**Requirement:** Among these records, which lines include "Benetton"? Copy them out.

+++

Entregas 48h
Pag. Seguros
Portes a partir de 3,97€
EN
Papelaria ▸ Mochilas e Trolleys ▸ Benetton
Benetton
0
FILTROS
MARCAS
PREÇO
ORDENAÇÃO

+++

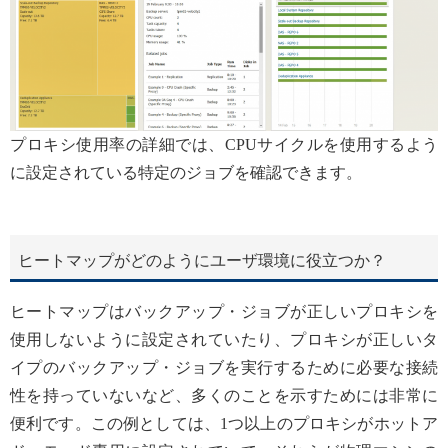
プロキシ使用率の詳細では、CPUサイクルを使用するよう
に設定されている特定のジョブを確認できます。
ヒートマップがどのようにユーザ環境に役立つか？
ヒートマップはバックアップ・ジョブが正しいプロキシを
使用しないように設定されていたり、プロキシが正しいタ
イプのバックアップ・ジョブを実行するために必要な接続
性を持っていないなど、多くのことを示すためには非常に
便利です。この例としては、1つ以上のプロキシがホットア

+++

**Response box:**
Papelaria ▸ Mochilas e Trolleys ▸ Benetton
Benetton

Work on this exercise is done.